Охранник впустил Капитана Америка в гостиную и удалился. Джек улыбнулся Роджерсу. Чем-то тот был похож на Шепарда — статный голубоглазый блондин в слишком неприметной и плохо подобранной, слегка старомодной одежде. Джек внимательно оглядел гостя, с удивлением замечая бледный, почти выцветший след от поцелуя на его шее. Джек прекрасно знал, что Роджерс — тоже модификант, а значит, кто-то впивался в его шею не позднее, чем ранним утром. У Роджерса кто-то есть? Отлично!
— Доброе утро, Стивен! — приветствовал гостя Джек. — Вы же не против, если я буду называть вас так? Это неофициальная встреча, можно сказать, почти семейная. Чаю, кофе?
Роджерс, казалось, завис, разглядывая стоящего перед ним человека.
— Баки? — прошептал он, подаваясь вперёд. — Боже мой! Баки!

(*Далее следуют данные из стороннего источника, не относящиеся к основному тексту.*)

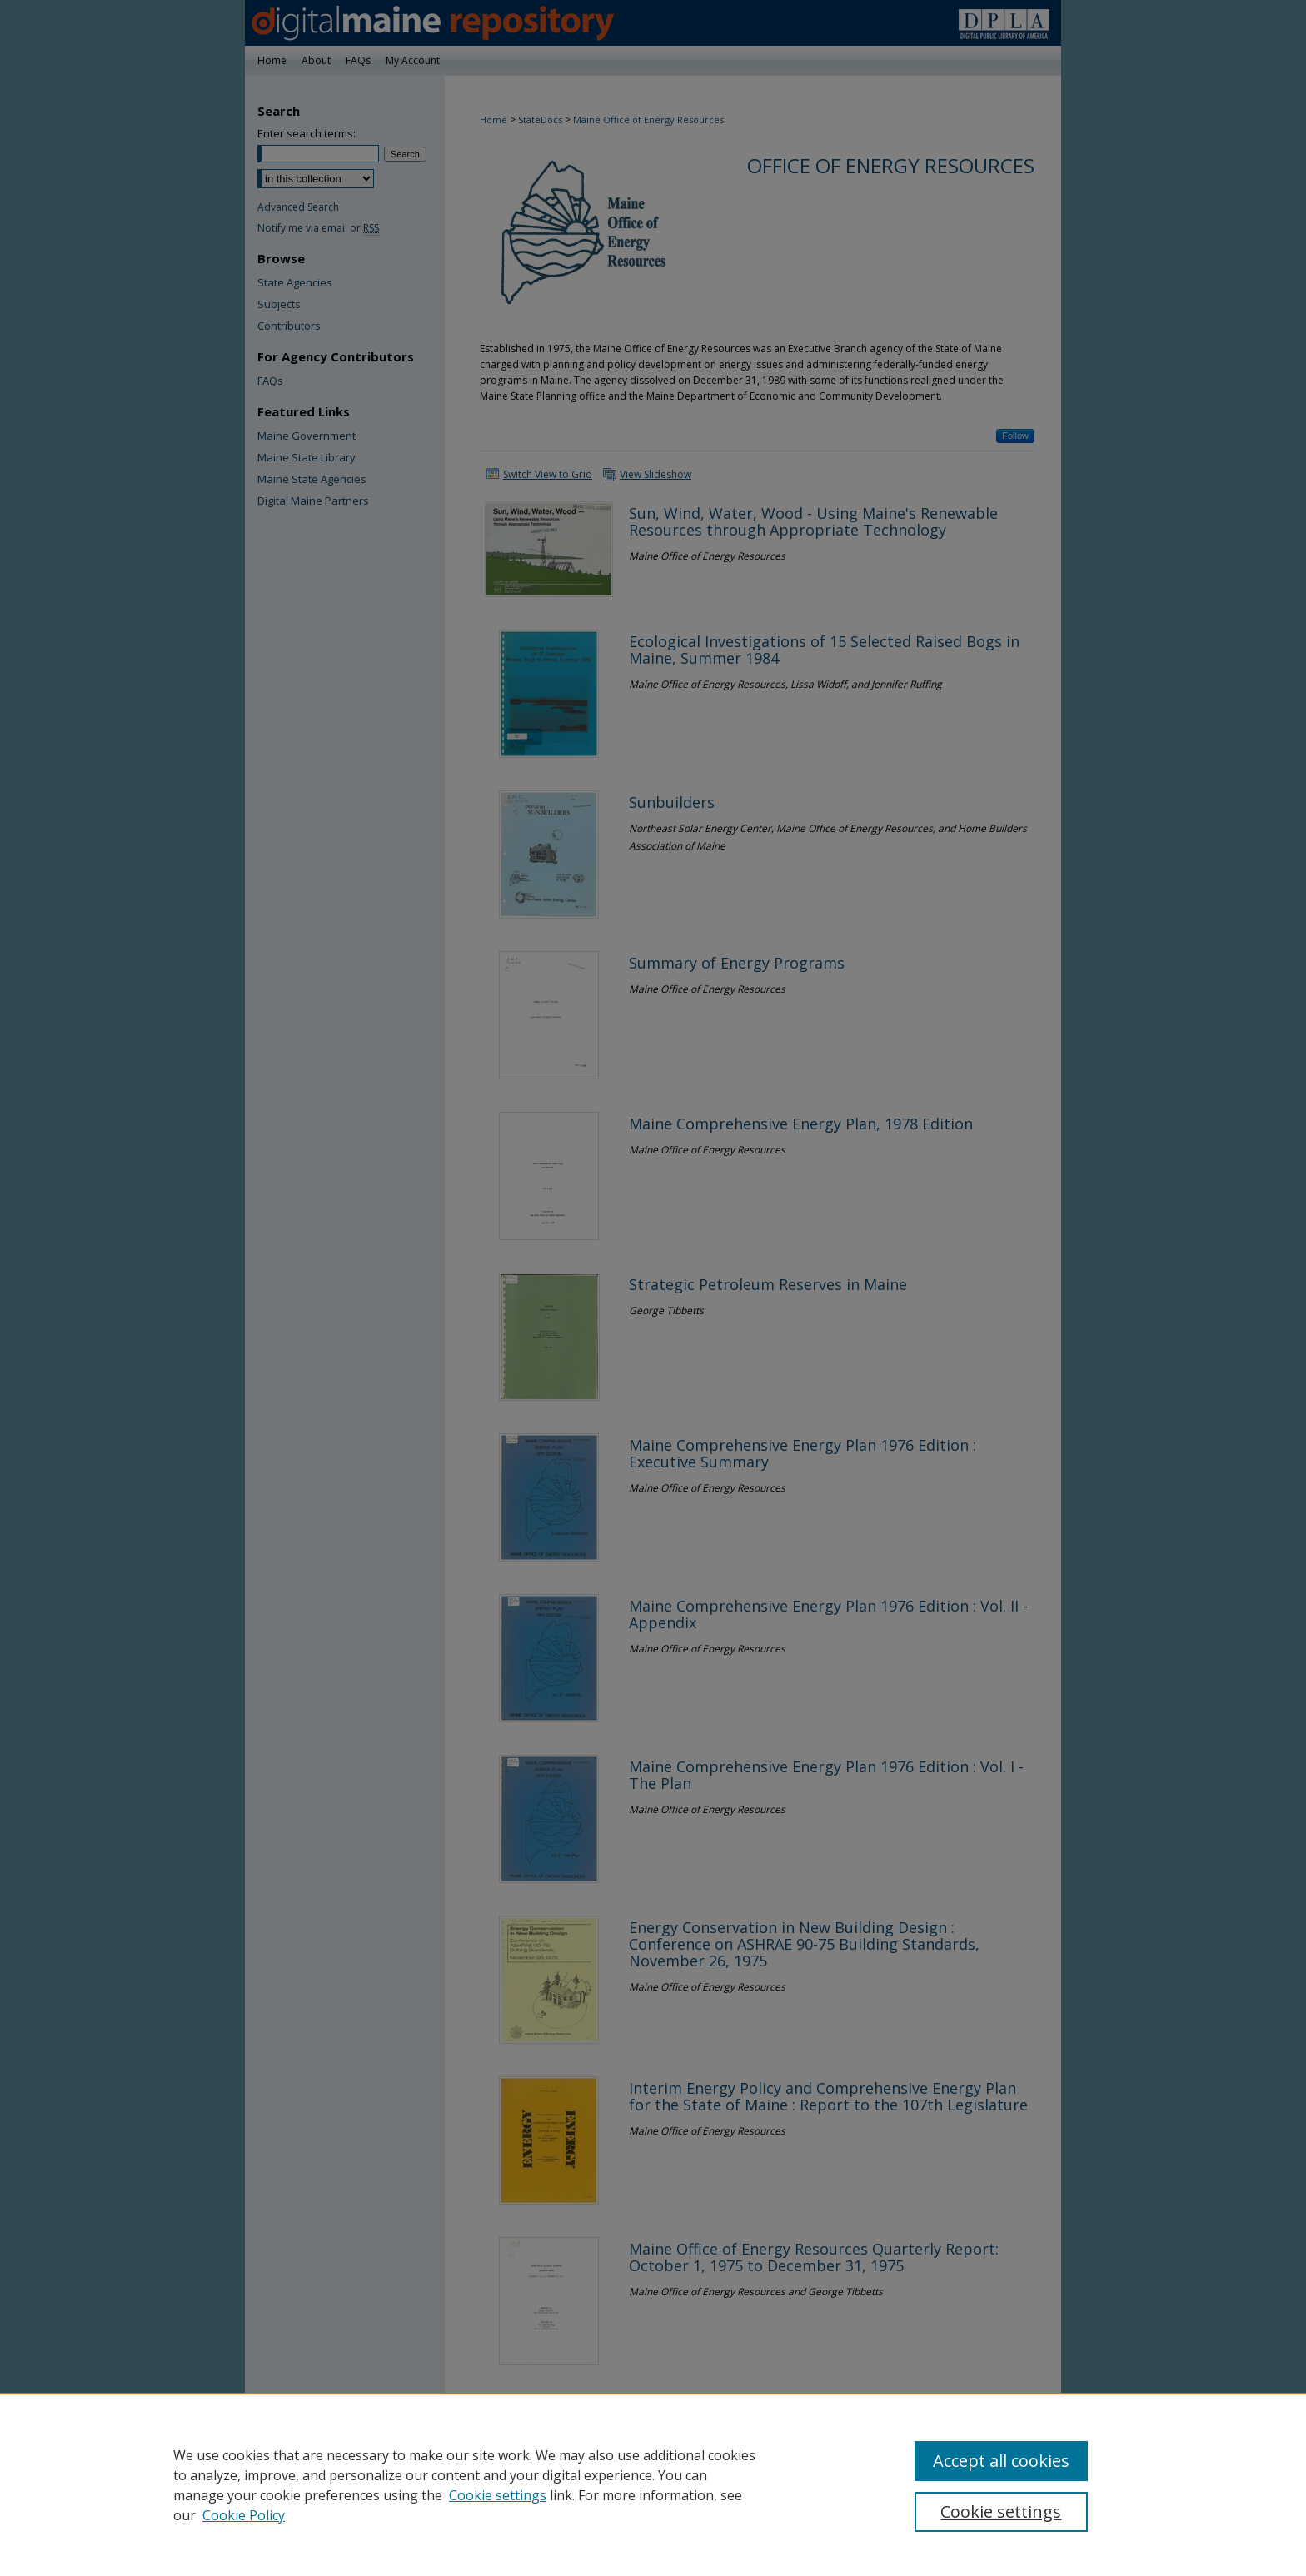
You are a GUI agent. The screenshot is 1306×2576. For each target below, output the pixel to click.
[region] (653, 2484)
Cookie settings (497, 2495)
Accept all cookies (1001, 2460)
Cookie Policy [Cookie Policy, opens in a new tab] (243, 2515)
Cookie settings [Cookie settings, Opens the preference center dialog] (1000, 2511)
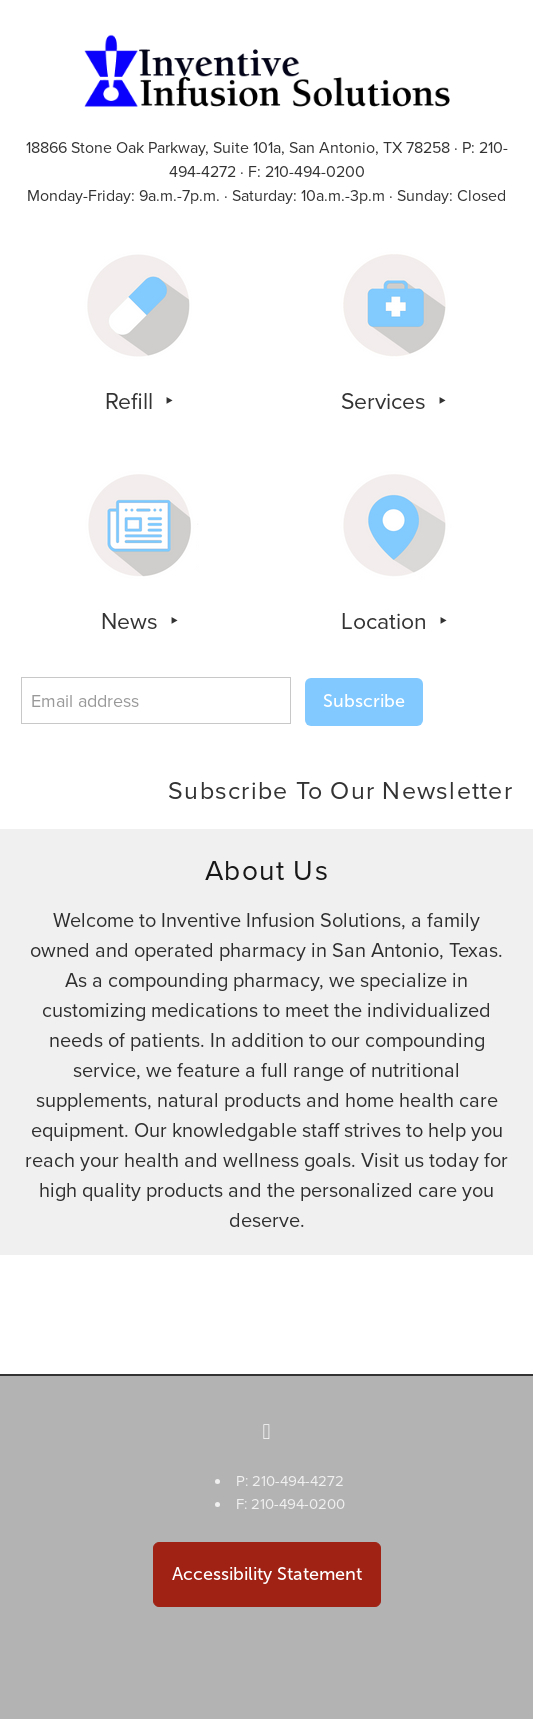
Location (387, 620)
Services (386, 400)
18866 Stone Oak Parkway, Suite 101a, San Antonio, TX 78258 (238, 147)
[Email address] (156, 700)
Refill (132, 400)
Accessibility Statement (267, 1574)
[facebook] (267, 1432)
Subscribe (364, 701)
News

Стив шёл на эту встречу, не совсем понимая, зачем понадобился королю какой-то крошечной страны, затерянной в Европе, о существовании которой вообще мало кто знал до последнего времени, пока к власти не пришёл новый монарх. Но Стив уже отчасти привык, что его именем размахивают, словно знаменем и, если бы могли, то укладывали в чужие постели «ради мира во всем мире».
— Баки…
Но стоило подойти ближе, Стив понял, что ошибся. Король Гильбоа был слишком похож на Баки времён сороковых, когда под его глазами ещё не залегли густые тени плена и лабораторных экспериментов Аззано. Джонатан Бенджамин был слишком похож на Баки, до боли в сердце, до рези в глазах, но не был им.
— Простите, Ваше Величество, — глухо сказал Стив, отступая. — Вы слишком похожи на моего погибшего дру¬га.
— Баки! — крикнул Джек, повернувшись к лестнице на второй этаж. — Спускайся! К тебе гость!
— Если снова коммивояжеры Старка, то отошли их обратно — и дело с концом. Меня не волнует закупка вооружения на стороне. Как ты сам сказал, мой король, Гильбоа не воюет, — крикнул в ответ Баки, свешиваясь с лестницы и чуть не навернулся, схватившись за перила в последний момент.
Посреди гостиной королевского пентхауса стоял Стив.
Баки сглотнул, зажмурился, но, когда открыл глаза, Стив никуда не исчез, а всё так же стоял внизу, задрав голову, и смотрел на него.
— Баки! — неверяще выдохнул он и в два прыжка взлетел по лестнице.
Он обнял Баки изо всех своих дурных сил, вдыхая его запах и не веря, что это действительно Баки, его Баки Барнс, рухнувший пропасть в сорок пятом году, который для Стива был совсем недавно, почти вчера.
— Ну-ну, мелкий, — хрипло сказал Баки, похлопав Стива по спине. — Силы в тебе прибавилось, а вот дурь осталась та же. Да живой я, живой. Пойдём вниз, неправильно оставлять в неведении моего короля, а то напридумывали себе что-нибудь, а мне потом мучайся, разбираясь, где я успел облажаться. Пойдём.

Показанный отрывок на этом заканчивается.